Exercise aim:
Which lines of the listing below contain the word "сектора"? Copy each of them.
+++
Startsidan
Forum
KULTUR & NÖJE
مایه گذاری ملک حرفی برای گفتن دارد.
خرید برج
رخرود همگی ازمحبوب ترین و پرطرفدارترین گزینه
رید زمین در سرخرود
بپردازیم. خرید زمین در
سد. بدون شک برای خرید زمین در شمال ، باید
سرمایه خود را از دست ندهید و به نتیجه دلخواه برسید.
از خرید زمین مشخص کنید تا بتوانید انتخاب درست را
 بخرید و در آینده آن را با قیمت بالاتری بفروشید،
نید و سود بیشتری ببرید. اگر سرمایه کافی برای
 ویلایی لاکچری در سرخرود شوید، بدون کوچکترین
+++
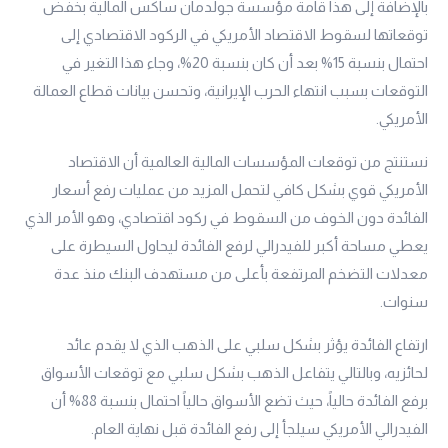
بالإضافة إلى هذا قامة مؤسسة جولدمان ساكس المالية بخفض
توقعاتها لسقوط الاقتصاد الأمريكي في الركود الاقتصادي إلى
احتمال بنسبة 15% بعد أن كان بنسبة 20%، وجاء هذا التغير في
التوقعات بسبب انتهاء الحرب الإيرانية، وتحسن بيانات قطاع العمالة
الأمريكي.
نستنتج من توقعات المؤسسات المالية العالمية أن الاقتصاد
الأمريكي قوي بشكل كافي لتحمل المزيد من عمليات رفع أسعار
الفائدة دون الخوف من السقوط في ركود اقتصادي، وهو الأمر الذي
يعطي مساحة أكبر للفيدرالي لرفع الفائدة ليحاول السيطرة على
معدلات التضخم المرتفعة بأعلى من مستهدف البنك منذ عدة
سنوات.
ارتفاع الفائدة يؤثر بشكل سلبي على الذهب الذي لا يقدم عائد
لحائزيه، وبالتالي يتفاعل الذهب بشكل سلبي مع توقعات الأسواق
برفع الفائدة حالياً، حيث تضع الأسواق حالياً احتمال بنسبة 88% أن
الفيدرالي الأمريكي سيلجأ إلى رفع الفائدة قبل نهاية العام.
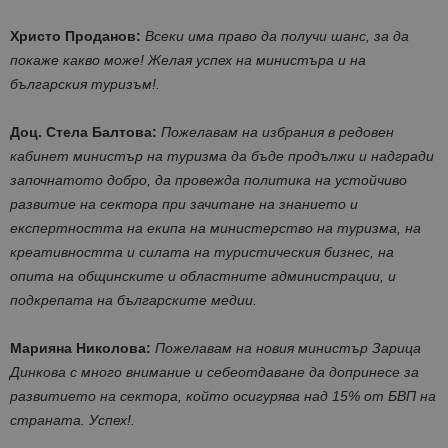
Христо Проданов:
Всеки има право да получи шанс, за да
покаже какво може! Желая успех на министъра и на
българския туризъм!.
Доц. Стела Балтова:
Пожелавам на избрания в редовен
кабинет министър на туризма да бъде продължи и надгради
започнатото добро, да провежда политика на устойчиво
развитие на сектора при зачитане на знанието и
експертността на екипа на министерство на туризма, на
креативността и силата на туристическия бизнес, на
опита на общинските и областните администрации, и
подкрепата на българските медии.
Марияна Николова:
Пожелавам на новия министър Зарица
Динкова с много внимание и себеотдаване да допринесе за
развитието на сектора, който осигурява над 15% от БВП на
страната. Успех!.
+++
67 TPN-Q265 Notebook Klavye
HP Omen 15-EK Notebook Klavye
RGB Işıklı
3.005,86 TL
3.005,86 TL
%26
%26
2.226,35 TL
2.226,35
+++
Result for this exercise:
развитие на сектора при зачитане на знанието и
развитието на сектора, който осигурява над 15% от БВП на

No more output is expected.